Scott Bessent, the billionaire hedge fund manager picked by President-elect Donald J. Trump to be his Treasury Secretary, plans to divest dozens of funds, trusts and investments in preparation to become the nation's top economic policymaker .
These plans were released Saturday along with the release of an ethics agreement and financial disclosures that Mr. Bessent filed ahead of his Senate confirmation hearing next Thursday.
The documents reveal the extent of Mr Bessent's wealth, whose assets and investments appear to be worth more than $700 million. Mr. Bessent was previously the top investor of billionaire liberal philanthropist George Soros and was a major Republican donor and adviser to Mr. Trump.
If appointed Treasury secretary, Mr. Bessent, 62, will drive Mr. Trump's economic agenda of cutting taxes, rolling back regulations and imposing tariffs as he tries to renegotiate trade deals . He will also play a central role in the Trump administration's expected embrace of cryptocurrencies such as Bitcoin.
Although Mr. Trump won the election by appealing to working-class voters hounded by high prices, he has turned to wealthy Wall Street investors such as Mr. Bessent and Howard Lutnick, a billionaire banker he took over as Minister of Trade. to lead his economic team. Linda McMahon, another billionaire, has been chosen as Secretary of Education, and Elon Musk, the richest man in the world, heads an unofficial agency known as the Department of Government Efficiency.
In a letter to the Treasury Department's ethics office, Mr. Bessent outlined the steps he would take to “avoid any actual or apparent conflict of interest in the event that I am confirmed for the position of Secretary of the Treasury Department.”
Mr. Bessent said he would close Key Square Capital Management, the investment firm he founded, and resign from his Bessent-Freeman Family Foundation and from Rockefeller University, where he was chairman of the investment committee.
The financial disclosure form, which lists the value of his assets, shows that Mr. Bessent owns as much as $25 million in farmland in North Dakota, which generates income from soybean and corn production. He also owns a property in the Bahamas worth a whopping $25 million. Last November, Mr. Bessent put his historic pink mansion in Charleston, S.C., on the market for $22.5 million.

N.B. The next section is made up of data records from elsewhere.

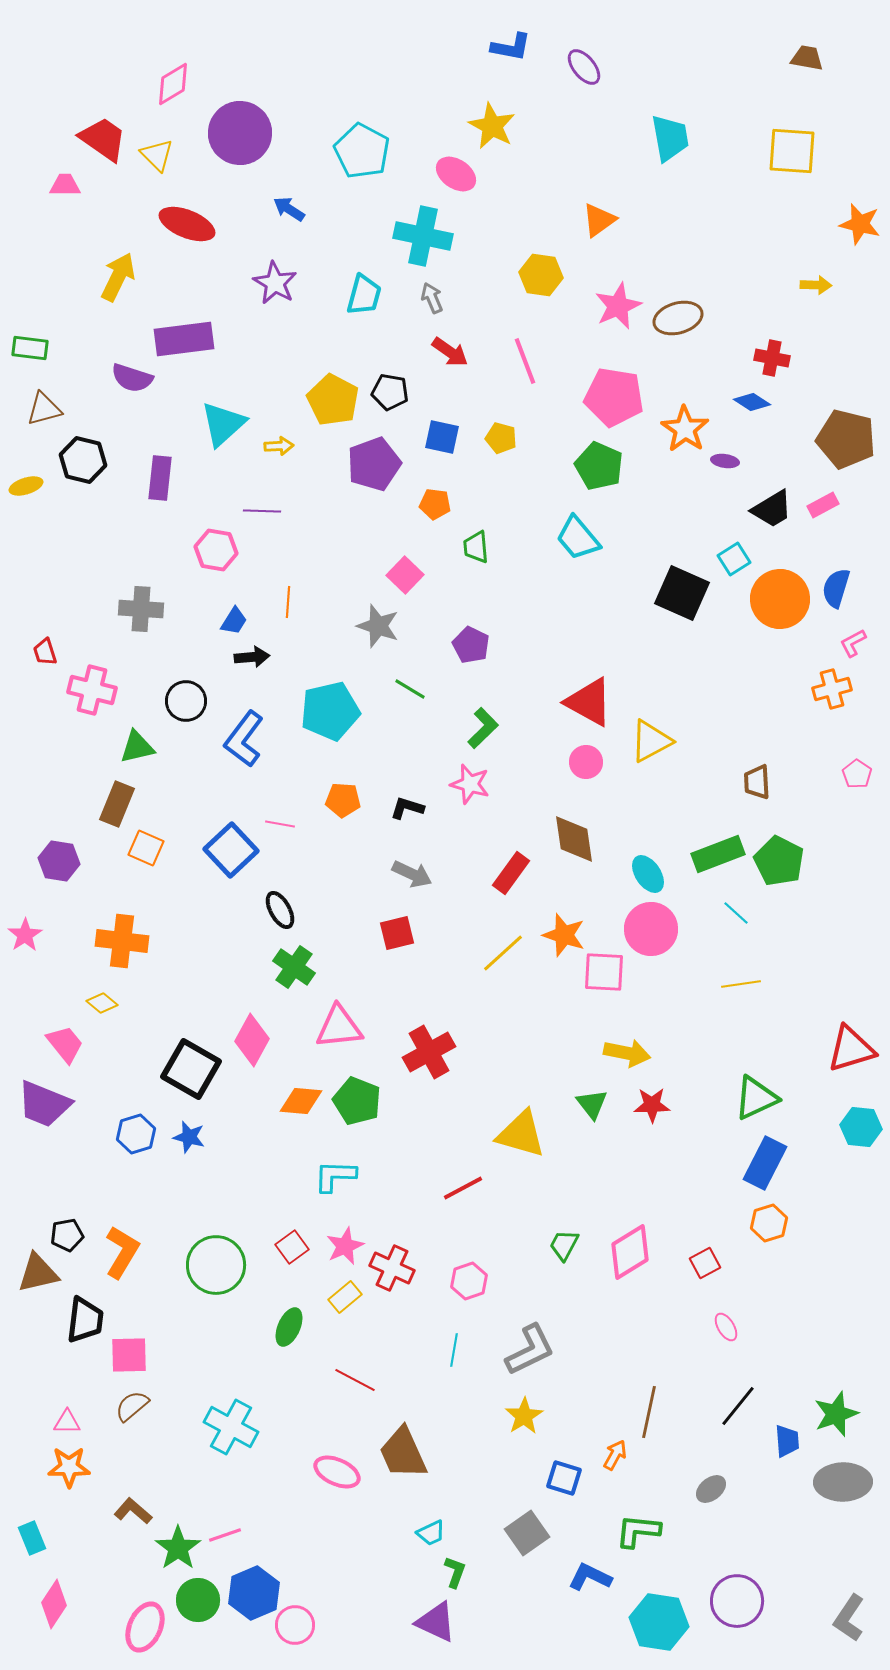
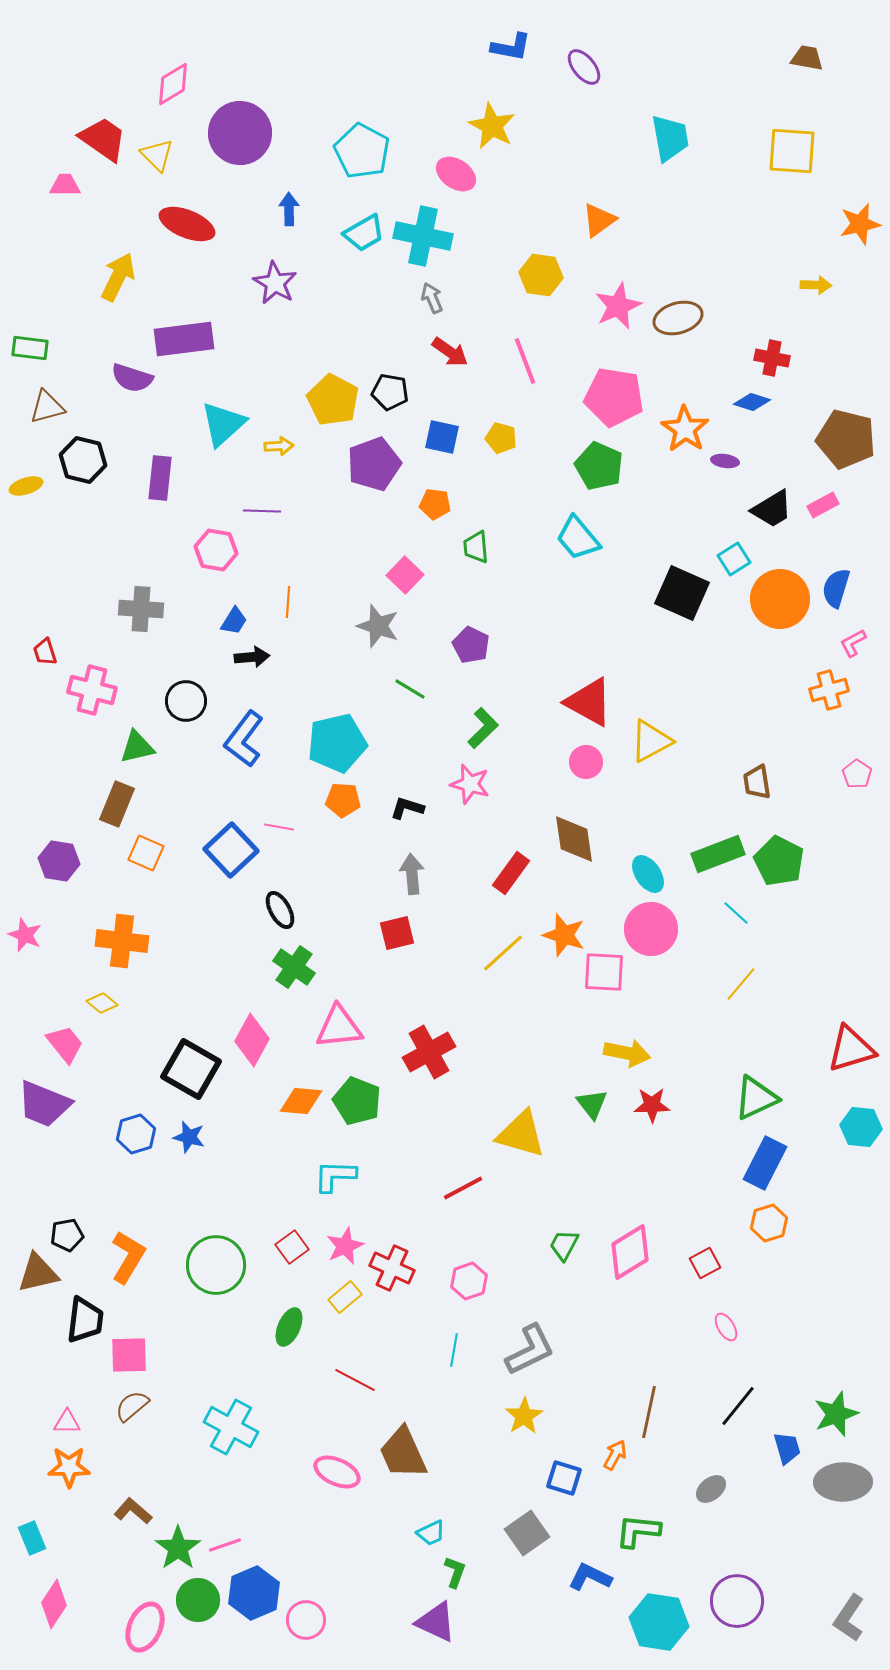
blue arrow at (289, 209): rotated 56 degrees clockwise
orange star at (860, 224): rotated 27 degrees counterclockwise
cyan trapezoid at (364, 295): moved 62 px up; rotated 45 degrees clockwise
blue diamond at (752, 402): rotated 15 degrees counterclockwise
brown triangle at (44, 409): moved 3 px right, 2 px up
orange cross at (832, 689): moved 3 px left, 1 px down
cyan pentagon at (330, 711): moved 7 px right, 32 px down
brown trapezoid at (757, 782): rotated 6 degrees counterclockwise
pink line at (280, 824): moved 1 px left, 3 px down
orange square at (146, 848): moved 5 px down
gray arrow at (412, 874): rotated 120 degrees counterclockwise
pink star at (25, 935): rotated 16 degrees counterclockwise
yellow line at (741, 984): rotated 42 degrees counterclockwise
orange L-shape at (122, 1252): moved 6 px right, 5 px down
blue trapezoid at (787, 1441): moved 7 px down; rotated 12 degrees counterclockwise
pink line at (225, 1535): moved 10 px down
pink circle at (295, 1625): moved 11 px right, 5 px up
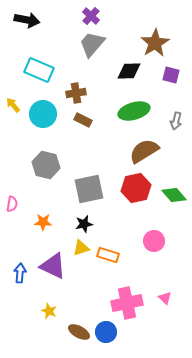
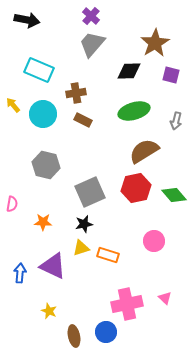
gray square: moved 1 px right, 3 px down; rotated 12 degrees counterclockwise
pink cross: moved 1 px down
brown ellipse: moved 5 px left, 4 px down; rotated 50 degrees clockwise
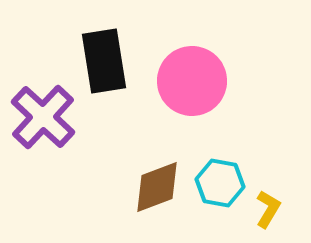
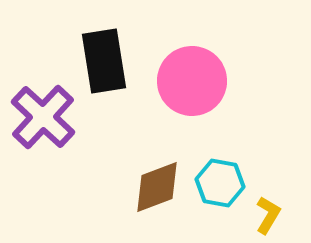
yellow L-shape: moved 6 px down
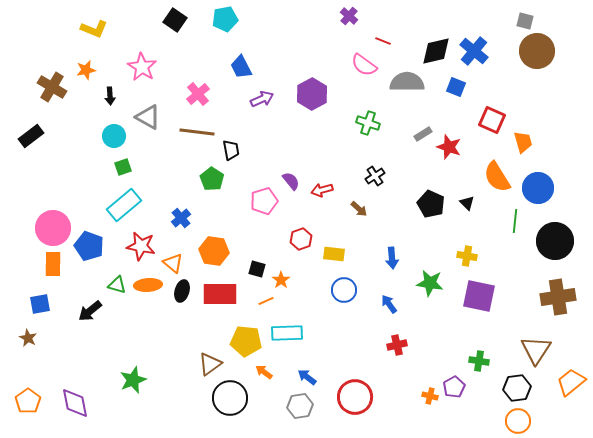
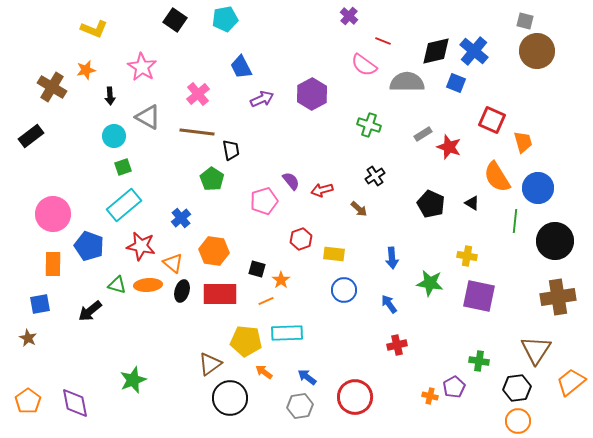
blue square at (456, 87): moved 4 px up
green cross at (368, 123): moved 1 px right, 2 px down
black triangle at (467, 203): moved 5 px right; rotated 14 degrees counterclockwise
pink circle at (53, 228): moved 14 px up
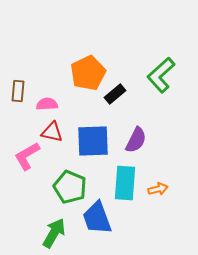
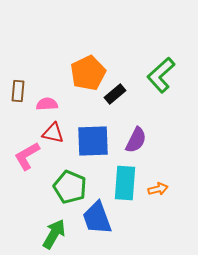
red triangle: moved 1 px right, 1 px down
green arrow: moved 1 px down
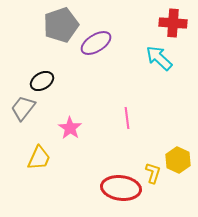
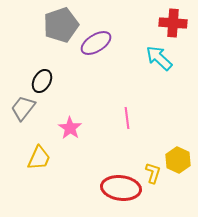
black ellipse: rotated 30 degrees counterclockwise
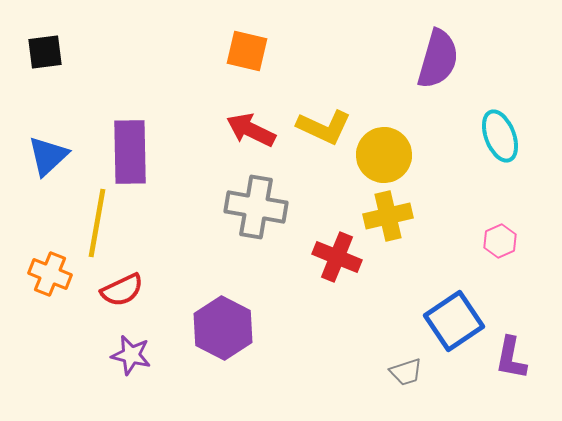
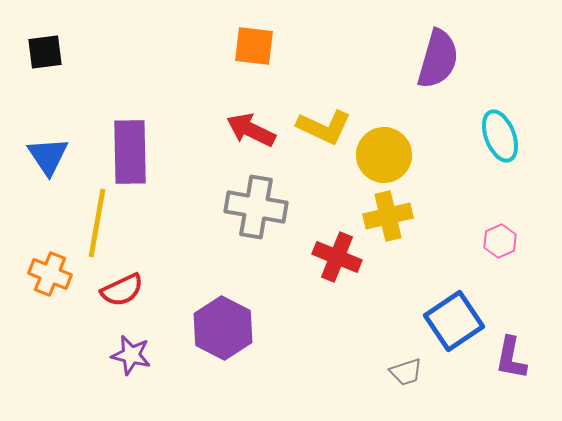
orange square: moved 7 px right, 5 px up; rotated 6 degrees counterclockwise
blue triangle: rotated 21 degrees counterclockwise
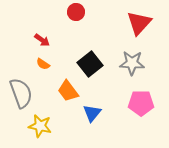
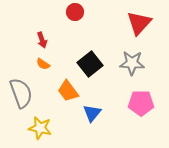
red circle: moved 1 px left
red arrow: rotated 35 degrees clockwise
yellow star: moved 2 px down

Mr. Bessent sells several investments that may pose potential conflicts of interest, including an exchange-traded Bitcoin fund; an account in which the renminbi, the Chinese currency, is traded; and his stake in All Seasons, a conservative publisher. He also has a margin loan, or line of credit, with Goldman Sachs of more than $50 million.
As an investor, Mr. Bessent has long bet on the dollar's rising strength and has bet against, or “shorted” the renminbi, according to a person familiar with Mr. Bessent's strategy who spoke on condition of anonymity to discuss his portfolio. . Mr. Bessent rose to fame in the 1990s by betting on the British pound, netting his company, Soros Fund Management, $1 billion. He also made a high-profile bet on the Japanese yen.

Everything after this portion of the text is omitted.